* _Data provided_:
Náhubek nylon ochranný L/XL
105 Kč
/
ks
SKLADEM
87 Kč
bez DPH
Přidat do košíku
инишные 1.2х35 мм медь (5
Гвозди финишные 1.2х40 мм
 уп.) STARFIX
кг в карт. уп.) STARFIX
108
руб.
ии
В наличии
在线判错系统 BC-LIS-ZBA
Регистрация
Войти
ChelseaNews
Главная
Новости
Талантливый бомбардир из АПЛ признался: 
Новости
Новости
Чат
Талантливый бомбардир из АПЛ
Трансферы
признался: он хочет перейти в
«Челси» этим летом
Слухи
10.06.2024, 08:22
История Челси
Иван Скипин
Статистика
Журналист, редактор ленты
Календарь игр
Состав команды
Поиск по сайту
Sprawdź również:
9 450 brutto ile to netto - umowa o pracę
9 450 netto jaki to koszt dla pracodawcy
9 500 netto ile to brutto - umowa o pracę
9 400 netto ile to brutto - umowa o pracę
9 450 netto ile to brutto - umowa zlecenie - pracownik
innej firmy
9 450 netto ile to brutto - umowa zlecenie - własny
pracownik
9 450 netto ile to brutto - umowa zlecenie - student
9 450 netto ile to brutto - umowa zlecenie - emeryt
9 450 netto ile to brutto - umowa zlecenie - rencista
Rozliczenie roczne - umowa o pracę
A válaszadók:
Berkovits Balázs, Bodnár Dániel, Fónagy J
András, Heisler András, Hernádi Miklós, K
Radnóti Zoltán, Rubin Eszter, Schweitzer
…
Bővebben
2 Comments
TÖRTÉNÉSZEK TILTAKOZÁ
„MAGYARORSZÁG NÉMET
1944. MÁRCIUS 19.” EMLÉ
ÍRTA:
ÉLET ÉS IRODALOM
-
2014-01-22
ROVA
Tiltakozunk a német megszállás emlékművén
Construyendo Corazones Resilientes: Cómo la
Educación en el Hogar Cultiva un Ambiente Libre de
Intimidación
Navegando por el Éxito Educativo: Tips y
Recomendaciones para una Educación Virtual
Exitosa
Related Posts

* _Description of the task_:
Sift through the material above and copy each line that holds "pracownik".

* _Answer to the problem_:
9 450 netto ile to brutto - umowa zlecenie - pracownik
pracownik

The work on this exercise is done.